(TASK DESCRIPTION): What is needed is an exact copy of the entries below, from the line that contains "R DAS DESIGN" through the final line, both included, and nothing else.

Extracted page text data
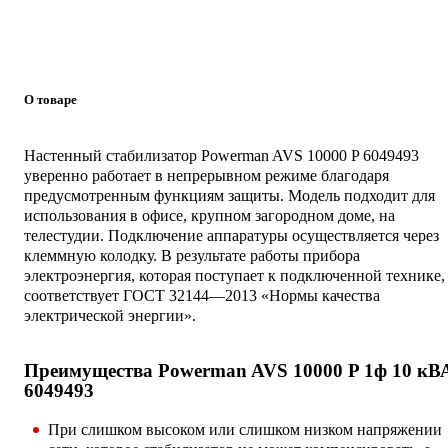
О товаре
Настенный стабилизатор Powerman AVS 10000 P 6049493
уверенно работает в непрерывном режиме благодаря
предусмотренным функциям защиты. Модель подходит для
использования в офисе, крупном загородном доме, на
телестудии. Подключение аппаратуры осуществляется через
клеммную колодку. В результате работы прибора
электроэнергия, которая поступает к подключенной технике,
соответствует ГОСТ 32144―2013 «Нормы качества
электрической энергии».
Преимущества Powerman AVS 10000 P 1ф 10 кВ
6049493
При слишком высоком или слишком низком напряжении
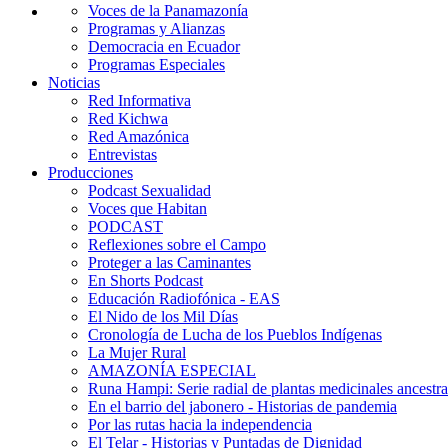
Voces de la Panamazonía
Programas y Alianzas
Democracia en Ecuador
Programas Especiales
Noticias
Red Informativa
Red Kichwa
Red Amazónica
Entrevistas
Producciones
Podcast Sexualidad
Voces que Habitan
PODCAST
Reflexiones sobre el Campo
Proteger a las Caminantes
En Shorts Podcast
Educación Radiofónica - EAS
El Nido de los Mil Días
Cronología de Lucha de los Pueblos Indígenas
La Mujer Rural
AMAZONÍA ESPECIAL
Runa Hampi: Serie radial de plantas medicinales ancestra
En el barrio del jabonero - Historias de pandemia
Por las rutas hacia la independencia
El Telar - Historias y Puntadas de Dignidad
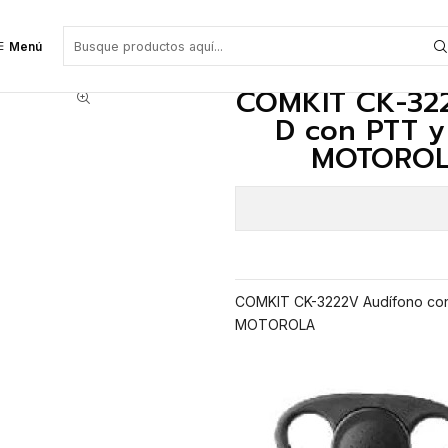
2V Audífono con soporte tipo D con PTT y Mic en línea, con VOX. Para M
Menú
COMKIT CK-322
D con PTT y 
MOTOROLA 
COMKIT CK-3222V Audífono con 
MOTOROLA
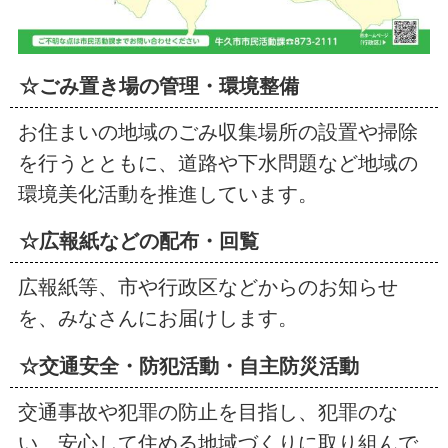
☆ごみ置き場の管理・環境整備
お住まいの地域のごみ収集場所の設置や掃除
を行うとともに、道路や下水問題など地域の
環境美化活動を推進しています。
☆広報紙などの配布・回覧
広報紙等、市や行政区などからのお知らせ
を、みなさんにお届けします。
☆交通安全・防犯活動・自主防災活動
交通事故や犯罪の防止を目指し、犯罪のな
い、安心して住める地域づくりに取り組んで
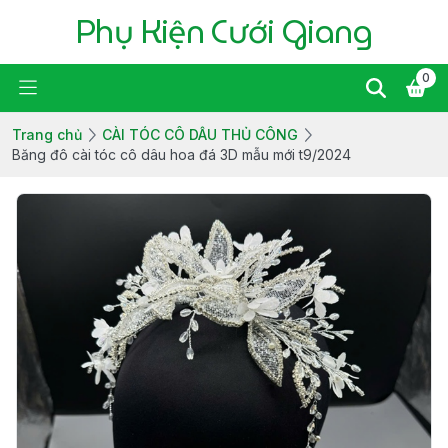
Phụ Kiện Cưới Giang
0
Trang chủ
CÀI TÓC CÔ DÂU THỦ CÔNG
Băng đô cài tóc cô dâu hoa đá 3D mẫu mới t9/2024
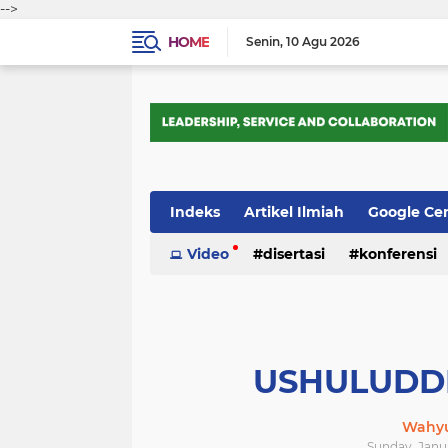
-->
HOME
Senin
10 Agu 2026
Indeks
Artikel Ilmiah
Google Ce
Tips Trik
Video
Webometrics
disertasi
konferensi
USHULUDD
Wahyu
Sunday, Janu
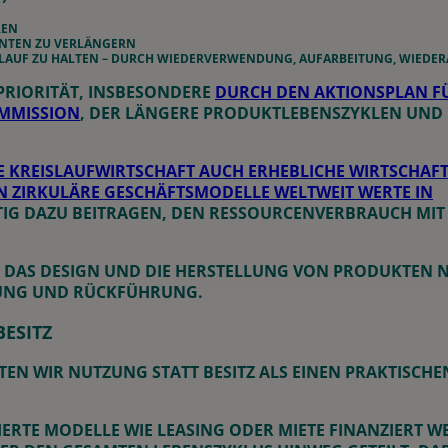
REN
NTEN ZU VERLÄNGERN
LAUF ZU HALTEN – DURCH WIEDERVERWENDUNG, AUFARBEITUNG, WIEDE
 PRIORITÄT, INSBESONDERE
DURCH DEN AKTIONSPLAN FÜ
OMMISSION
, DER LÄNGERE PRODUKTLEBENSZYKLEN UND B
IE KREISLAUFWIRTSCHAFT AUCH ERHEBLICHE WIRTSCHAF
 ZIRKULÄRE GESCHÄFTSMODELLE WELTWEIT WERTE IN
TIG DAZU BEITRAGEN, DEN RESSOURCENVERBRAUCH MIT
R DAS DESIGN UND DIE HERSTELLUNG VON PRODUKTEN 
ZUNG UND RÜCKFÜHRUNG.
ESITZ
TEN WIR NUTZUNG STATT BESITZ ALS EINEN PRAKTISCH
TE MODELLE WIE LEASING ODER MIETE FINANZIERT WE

(YOUR SOLUTION):
R DAS DESIGN UND DIE HERSTELLUNG VON PRODUKTEN 
ZUNG UND RÜCKFÜHRUNG.
ESITZ
TEN WIR NUTZUNG STATT BESITZ ALS EINEN PRAKTISCH
TE MODELLE WIE LEASING ODER MIETE FINANZIERT WE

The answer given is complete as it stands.